From Evidence to Policy: The Case for STEM in Afterschool

In socially interactive environments like afterschool programs and summer camps, young people have the freedom to explore new ideas, take intellectual and creative risks, and stretch themselves and their understanding in ways that are not always supported in schools, particularly under-resourced schools serving low-income communities. Parents seem intuitively to understand the importance of out-of-school-time (OST) learning and, when they are able, invest in it accordingly. In fact, the wealthiest 20 percent of families devote almost seven times the resources to their children’s enrichment activities outside school than do the poorest 20 percent (Duncan & Murname, 2011). By sixth grade, middle class children have spent 4,000 more hours in afterschool and summer learning programs than their low-income peers (ExpandED Schools, 2013). These inequitable inputs lead to the inequitable outcomes we see down the line, including in science, technology, engineering, and mathematics (STEM) fields.

In this article, we review the consensus understandings—firmly based on the syntheses of decades of studies in the Learning Sciences and other fields—about what makes for powerful and compelling STEM learning. We also identify policy directions that can build on the evidence base to address educational equity in STEM.

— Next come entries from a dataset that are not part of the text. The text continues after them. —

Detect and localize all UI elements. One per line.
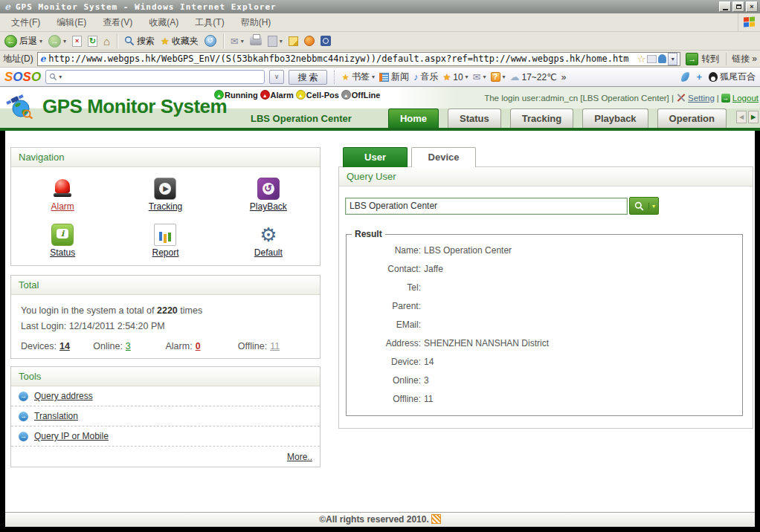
soso-help-button[interactable]: ? ▾: [491, 72, 506, 82]
soso-logo[interactable]: SOSO: [4, 70, 41, 85]
tabs-scroll-right-icon[interactable]: ▶: [748, 111, 759, 123]
messenger-button[interactable]: [303, 36, 316, 46]
logout-link[interactable]: Logout: [732, 94, 759, 103]
soso-alert-button[interactable]: ★ 10 ▾: [442, 72, 468, 82]
go-button[interactable]: → 转到: [684, 53, 721, 65]
nav-item-report[interactable]: Report: [114, 218, 216, 264]
tab-playback[interactable]: Playback: [582, 108, 648, 128]
soso-news-button[interactable]: 新闻: [379, 71, 409, 83]
alarm-siren-icon[interactable]: [51, 178, 74, 200]
menu-edit[interactable]: 编辑(E): [48, 14, 94, 31]
alert-dropdown-icon[interactable]: ▾: [466, 74, 468, 80]
soso-overflow-button[interactable]: »: [561, 72, 567, 82]
result-row-parent: Parent:: [347, 296, 742, 315]
menu-favorites[interactable]: 收藏(A): [141, 14, 187, 31]
minimize-button[interactable]: [719, 1, 731, 12]
login-user-text: The login user:admin_cn [LBS Operation C…: [484, 94, 674, 103]
back-dropdown-icon[interactable]: ▾: [39, 38, 42, 45]
soso-weather-button[interactable]: ☁ 17~22℃: [510, 71, 557, 82]
query-user-input[interactable]: [345, 198, 628, 215]
soso-toolbar: SOSO ▾ ∨ 搜 索 ★ 书签 ▾ 新闻 ♪ 音乐 ★ 10 ▾ ✉ ▾: [0, 68, 760, 87]
address-dropdown[interactable]: ▾: [668, 53, 677, 65]
favorites-add-icon[interactable]: ☆: [637, 53, 646, 65]
mail-dropdown-icon[interactable]: ▾: [241, 38, 244, 45]
search-button[interactable]: 搜索: [123, 35, 156, 48]
page-dropdown-icon[interactable]: ▾: [280, 38, 283, 45]
help-dropdown-icon[interactable]: ▾: [503, 74, 506, 80]
refresh-icon: ↻: [88, 36, 97, 47]
nav-item-tracking[interactable]: Tracking: [114, 172, 216, 218]
default-gear-icon[interactable]: ⚙: [257, 224, 280, 246]
tool-translation[interactable]: → Translation: [11, 406, 320, 426]
back-button[interactable]: ← 后退 ▾: [3, 35, 44, 48]
page-body: Navigation Alarm Tracking PlayBack: [0, 131, 760, 532]
tab-user[interactable]: User: [343, 147, 408, 167]
print-icon: [250, 36, 262, 45]
tab-operation[interactable]: Operation: [657, 108, 727, 128]
menu-tools[interactable]: 工具(T): [187, 14, 232, 31]
soso-expand-button[interactable]: ∨: [269, 70, 284, 84]
soso-mail-button[interactable]: ✉ ▾: [473, 71, 486, 82]
home-button[interactable]: ⌂: [102, 35, 112, 48]
more-link[interactable]: More..: [287, 452, 312, 462]
status-info-icon[interactable]: [51, 224, 74, 246]
tab-tracking[interactable]: Tracking: [510, 108, 573, 128]
menu-file[interactable]: 文件(F): [3, 14, 48, 31]
tracking-play-icon[interactable]: [154, 178, 176, 200]
nav-item-alarm[interactable]: Alarm: [11, 172, 114, 218]
notes-button[interactable]: [287, 36, 300, 46]
nav-item-playback[interactable]: PlayBack: [217, 172, 320, 218]
stop-button[interactable]: ×: [71, 36, 83, 47]
plus-icon[interactable]: +: [696, 71, 702, 82]
go-icon: →: [686, 53, 698, 65]
wing-icon[interactable]: [681, 72, 689, 82]
favorites-button[interactable]: ★ 收藏夹: [159, 35, 200, 48]
history-button[interactable]: ↺: [203, 35, 218, 47]
print-button[interactable]: [248, 36, 263, 45]
online-count-link[interactable]: 3: [126, 341, 131, 351]
alarm-count-link[interactable]: 0: [196, 341, 201, 351]
soso-scope-dropdown-icon[interactable]: ▾: [59, 74, 62, 80]
mail-button[interactable]: ✉ ▾: [229, 36, 245, 47]
nav-item-status[interactable]: Status: [11, 218, 114, 264]
links-button[interactable]: 链接 »: [726, 53, 757, 65]
soso-bookmarks-button[interactable]: ★ 书签 ▾: [341, 71, 375, 83]
playback-clock-icon[interactable]: [257, 178, 280, 200]
refresh-button[interactable]: ↻: [86, 36, 99, 47]
page-icon: [268, 36, 277, 47]
menu-help[interactable]: 帮助(H): [233, 14, 280, 31]
tab-device[interactable]: Device: [411, 147, 476, 167]
query-search-button[interactable]: ▾: [629, 197, 659, 215]
nav-item-default[interactable]: ⚙ Default: [217, 218, 320, 264]
restore-button[interactable]: [732, 1, 744, 12]
devices-count-link[interactable]: 14: [59, 341, 70, 351]
research-button[interactable]: [319, 36, 332, 46]
tool-query-ip[interactable]: → Query IP or Mobile: [11, 426, 320, 447]
snapshot-icon[interactable]: [647, 55, 657, 63]
soso-account-button[interactable]: 狐尾百合: [709, 71, 756, 83]
bookmarks-dropdown-icon[interactable]: ▾: [372, 74, 375, 80]
soso-music-button[interactable]: ♪ 音乐: [413, 71, 439, 83]
close-button[interactable]: ×: [746, 1, 758, 12]
offline-count-link[interactable]: 11: [270, 341, 280, 351]
tool-query-address[interactable]: → Query address: [11, 386, 320, 406]
tab-home[interactable]: Home: [388, 108, 439, 128]
suggest-icon[interactable]: [658, 54, 666, 63]
address-input[interactable]: e http://www.webgps.hk/WebGPS_EnV/(S(53b…: [37, 52, 681, 66]
stat-devices: Devices: 14: [21, 341, 93, 351]
address-url[interactable]: http://www.webgps.hk/WebGPS_EnV/(S(53bka…: [48, 53, 634, 64]
menu-view[interactable]: 查看(V): [94, 14, 141, 31]
soso-search-button[interactable]: 搜 索: [289, 70, 327, 85]
soso-search-input[interactable]: ▾: [45, 70, 265, 84]
setting-link[interactable]: Setting: [688, 94, 715, 103]
tab-status[interactable]: Status: [448, 108, 501, 128]
tabs-scroll-left-icon[interactable]: ◀: [736, 111, 747, 123]
report-chart-icon[interactable]: [154, 224, 176, 246]
soso-mail-icon: ✉: [473, 71, 481, 82]
page-edit-button[interactable]: ▾: [266, 36, 284, 47]
soso-mail-dropdown-icon[interactable]: ▾: [483, 74, 486, 80]
search-dropdown-icon[interactable]: ▾: [648, 203, 658, 210]
forward-button[interactable]: → ▾: [47, 35, 68, 48]
address-bar: 地址(D) e http://www.webgps.hk/WebGPS_EnV/…: [0, 51, 760, 68]
logout-icon: →: [721, 94, 730, 103]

Why afterschool for STEM learning?

Research shows that hands-on, materials-based investigations by students are linked to higher levels of interest in STEM and lead to better STEM learning outcomes (Furtak, Seidel, Iverson, & Briggs, 2012). Schools often struggle to provide this kind of instruction, especially schools that are under-resourced and that serve low-income and racially marginalized communities (Oakes, 2005). Research shows that female, African-American, and Hispanic students are less likely to complete high-level STEM coursework in high school (Tyson, Lee, Borman, & Hanson, 2007), which is precisely the coursework most closely associated with the decision to pursue STEM majors in college (Maltese & Tai, 2010). As a result, students from these populations remain under-represented in STEM fields, an outcome that adversely impacts the quality, scope, and nature of the STEM enterprise in the United States (National Science Foundation, 2013).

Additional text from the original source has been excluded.